The 4 Phases Of Saving And Investing For Retirement
The caveat to the traditional view on accumulating for retirement is that in reality, an individual’s income, spending, and ability to save vary greatly throughout life. From the impact of raises and promotions (especially significant in the early years of a career), to starting a family (and then moving on to the empty nest phase later), steady saving for retirement is not necessarily as feasible as the conventional view would suggest.
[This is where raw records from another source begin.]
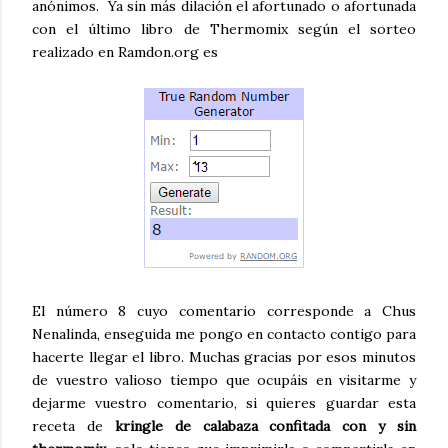
anónimos. Ya sin más dilación el afortunado o afortunada
con el último libro de Thermomix según el sorteo
realizado en Ramdon.org es
El número 8 cuyo comentario corresponde a Chus
Nenalinda, enseguida me pongo en contacto contigo para
hacerte llegar el libro. Muchas gracias por esos minutos
de vuestro valioso tiempo que ocupáis en visitarme y
dejarme vuestro comentario, si quieres guardar esta
receta de
kringle de calabaza confitada con y sin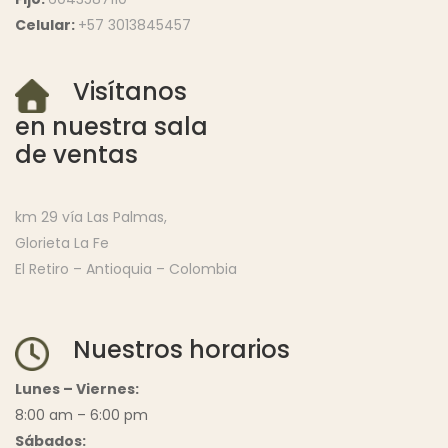
Celular:
+57 3013845457
Visítanos
en nuestra sala
de ventas
km 29 vía Las Palmas,
Glorieta La Fe
El Retiro – Antioquia – Colombia
Nuestros horarios
Lunes – Viernes:
8:00 am – 6:00 pm
Sábados: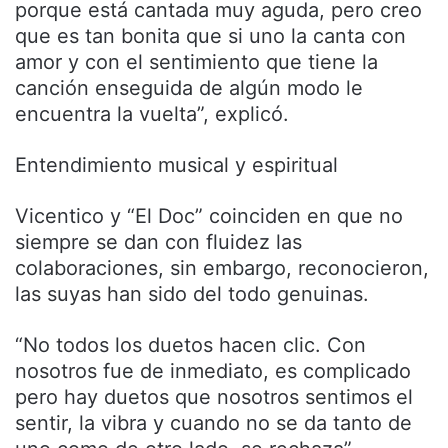
porque está cantada muy aguda, pero creo
que es tan bonita que si uno la canta con
amor y con el sentimiento que tiene la
canción enseguida de algún modo le
encuentra la vuelta”, explicó.
Entendimiento musical y espiritual
Vicentico y “El Doc” coinciden en que no
siempre se dan con fluidez las
colaboraciones, sin embargo, reconocieron,
las suyas han sido del todo genuinas.
“No todos los duetos hacen clic. Con
nosotros fue de inmediato, es complicado
pero hay duetos que nosotros sentimos el
sentir, la vibra y cuando no se da tanto de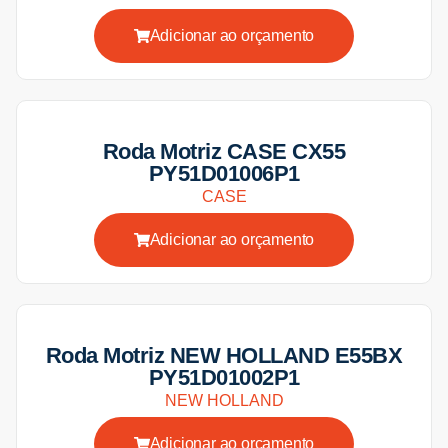
Adicionar ao orçamento
Roda Motriz CASE CX55
PY51D01006P1
CASE
Adicionar ao orçamento
Roda Motriz NEW HOLLAND E55BX
PY51D01002P1
NEW HOLLAND
Adicionar ao orçamento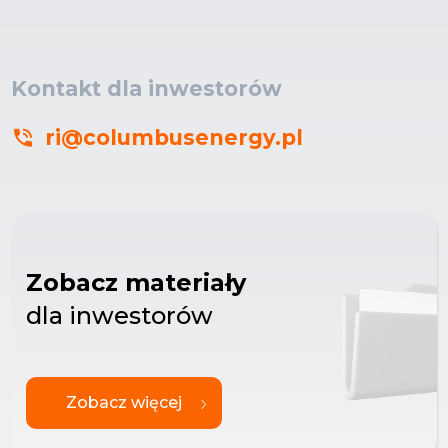
Kontakt dla inwestorów
ri@columbusenergy.pl
Zobacz materiały
dla inwestorów
Zobacz więcej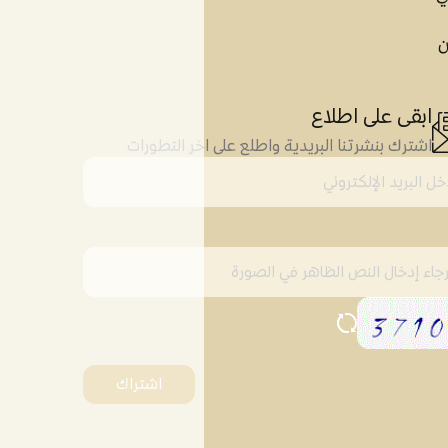
ن
ابقى على اطلاع
اشترك بنشرتنا البريدية واطلع على اخر التطورات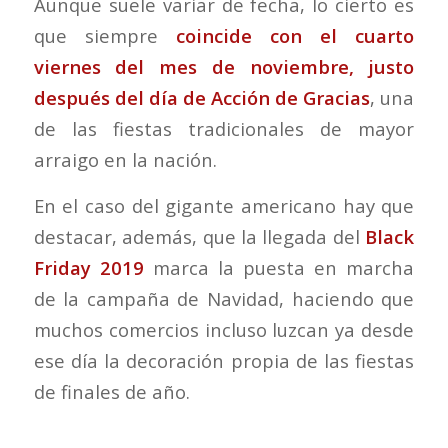
Aunque suele variar de fecha, lo cierto es
que siempre
coincide con el cuarto
viernes del mes de noviembre, justo
después del día de Acción de Gracias
, una
de las fiestas tradicionales de mayor
arraigo en la nación.
En el caso del gigante americano hay que
destacar, además, que la llegada del
Black
Friday
2019
marca la puesta en marcha
de la campaña de Navidad, haciendo que
muchos comercios incluso luzcan ya desde
ese día la decoración propia de las fiestas
de finales de año.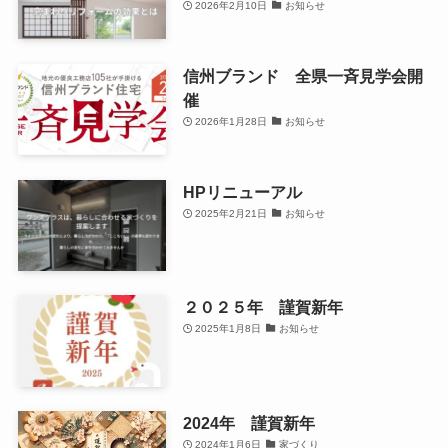
2026年2月10日
お知らせ
信州ブランド 全県一斉見学会開
催
2026年1月28日
お知らせ
HPリニューアル
2025年2月21日
お知らせ
２０２５年 謹賀新年
2025年1月8日
お知らせ
2024年 謹賀新年
2024年1月6日
家づくり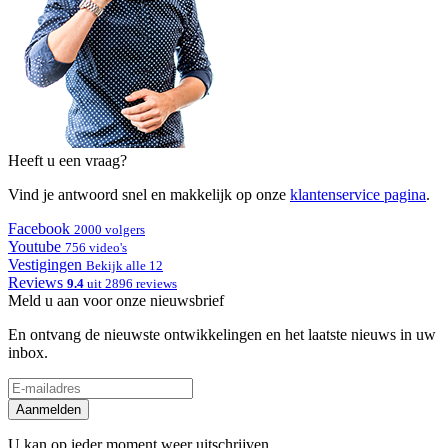
Heeft u een vraag?
Vind je antwoord snel en makkelijk op onze
klantenservice pagina
.
Facebook
2000 volgers
Youtube
756 video's
Vestigingen
Bekijk alle 12
Reviews
9.4
uit 2896 reviews
Meld u aan voor onze nieuwsbrief
En ontvang de nieuwste ontwikkelingen en het laatste nieuws in uw
inbox.
Aanmelden
U kan op ieder moment weer uitschrijven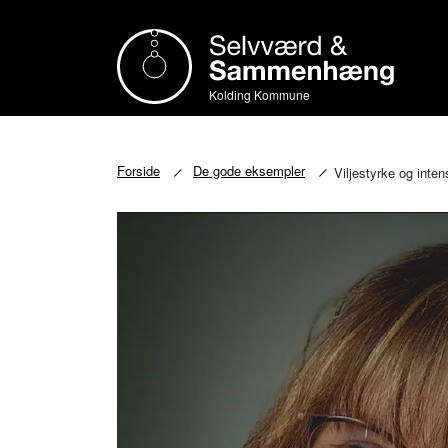
Kolding Kommune
Forside
De gode eksempler
Viljestyrke og inte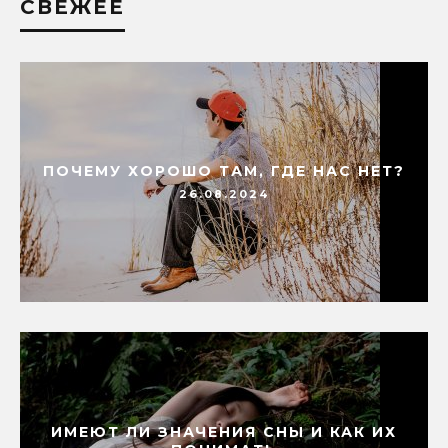
СВЕЖЕЕ
ПОЧЕМУ ХОРОШО ТАМ, ГДЕ НАС НЕТ?
26.08.2024
ИМЕЮТ ЛИ ЗНАЧЕНИЯ СНЫ И КАК ИХ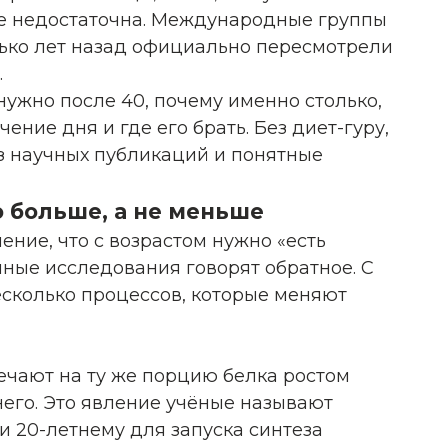
же недостаточна. Международные группы
ько лет назад официально пересмотрели
.
нужно после 40, почему именно столько,
ение дня и где его брать. Без диет-гуру,
з научных публикаций и понятные
о больше, а не меньше
ение, что с возрастом нужно «есть
ные исследования говорят обратное. С
есколько процессов, которые меняют
ечают на ту же порцию белка ростом
его. Это явление учёные называют
и 20-летнему для запуска синтеза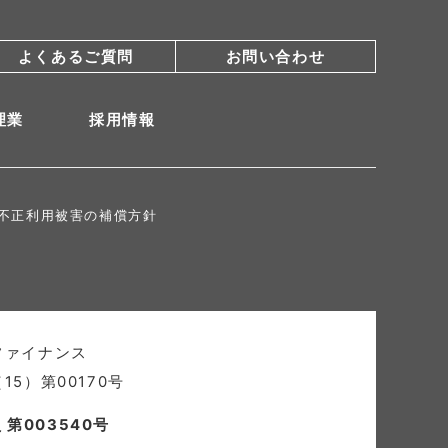
よくあるご質問
お問い合わせ
理業
採用情報
不正利用被害の補償方針
ファイナンス
5）第00170号
第003540号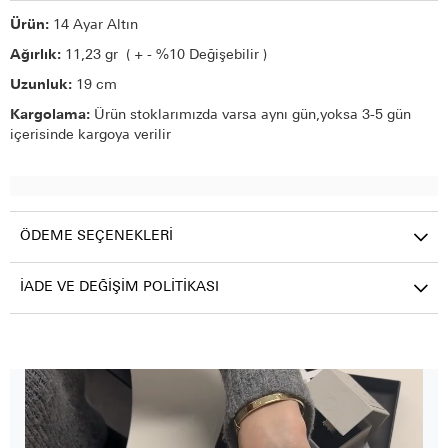
Ürün:
14 Ayar Altın
Ağırlık:
11,23 gr ( + - %10 Değişebilir )
Uzunluk:
19 cm
Kargolama:
Ürün stoklarımızda varsa aynı gün,yoksa 3-5 gün
içerisinde kargoya verilir
ÖDEME SEÇENEKLERI
İADE VE DEĞIŞIM POLITIKASI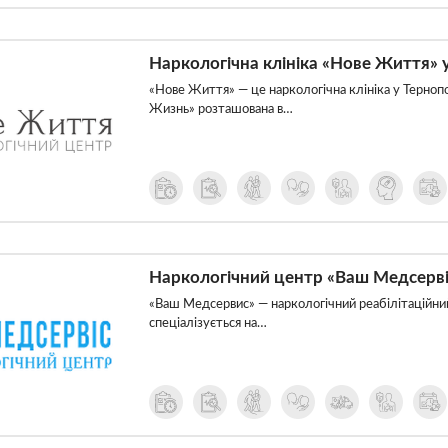
Наркологічна клініка «Нове Життя» 
«Нове Життя» — це наркологічна клініка у Тернопо
Жизнь» розташована в…
Наркологічний центр «Ваш Медсерві
«Ваш Медсервис» — наркологічний реабілітаційний
спеціалізується на…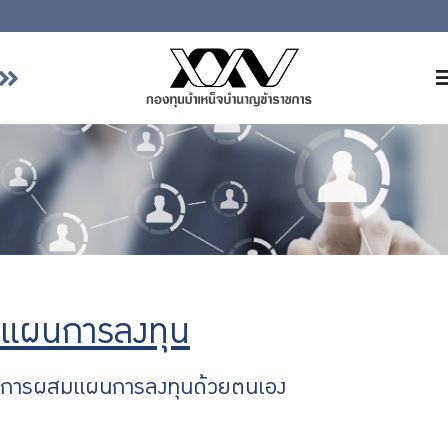
หน้าหลัก
เกี่ยวกับ กบข.
บริการสมาชิก
ลงทุน
การลงทุนอย่างรับผิดชอบ
การบริหารความเสี่ยง
แผนการลงทุน
รายงานผลการดำเนินงาน
ข่าวสารและกิจกรรม
การผสมแผนการลงทุนด้วยตนเอง
จัดซื้อจัดจ้าง
บริการเจ้าหน้าที่ส่วนราชการ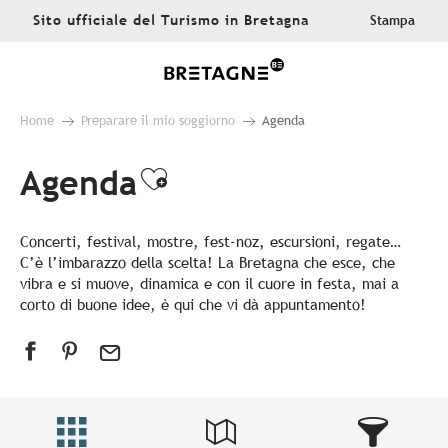
Aller
Sito ufficiale del Turismo in Bretagna
Stampa
au
contenu
principal
Home
Preparare il mio soggiorno
Agenda
Agenda
Ajouter aux favoris
Concerti, festival, mostre, fest-noz, escursioni, regate…
C’è l’imbarazzo della scelta! La Bretagna che esce, che
vibra e si muove, dinamica e con il cuore in festa, mai a
corto di buone idee, è qui che vi dà appuntamento!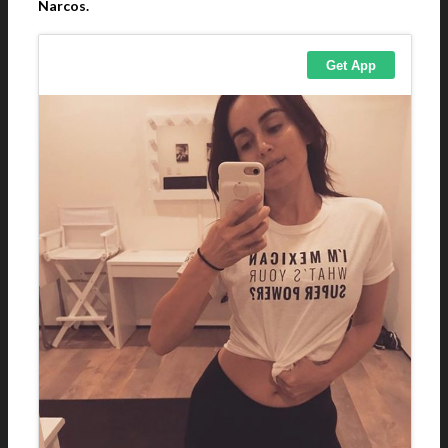
Narcos.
Similarly, the reality is that the importance of investment returns and risk management vary over time as well. Those still in the early years of accumulation have such a long time horizon, they still have the capacity to take significant risk in the portfolio, while in the later years an adverse market event could drastically derail a retirement plan and the planned retirement date. And the simple truth is that in the early years, the actual dollar amount of growth is so small, it’s often dwarfed by ongoing contributions; it’s only in the later years that growth becomes the real engine driving the portfolio to the retirement finish line.
In other words, accumulators progressing towards retirement will actually go through phases that have distinct challenges. After all, focusing on whether you Save isn’t relevant until you’re Earning enough to save. And success in the Saving behavior itself eventually creates a portfolio large enough that the Growth is what matters the most. And years of compounding Growth is what closes the gap on retirement, bringing the retirement date closer but also accentuating the need to Preserve the portfolio and manage the retirement date risk.
Thus, over time an accumulator will need to navigate each of these four distinct phases in turn: Earn, Save, Grow, and Preserve.
Earn: CAN YOU Save For Retirement?
In the first stage of saving for retirement, the driving issue is simply whether you earn enough that you can afford to save or not. In other words, does your income exceed your expenses, such that there is something left over to save in the first place?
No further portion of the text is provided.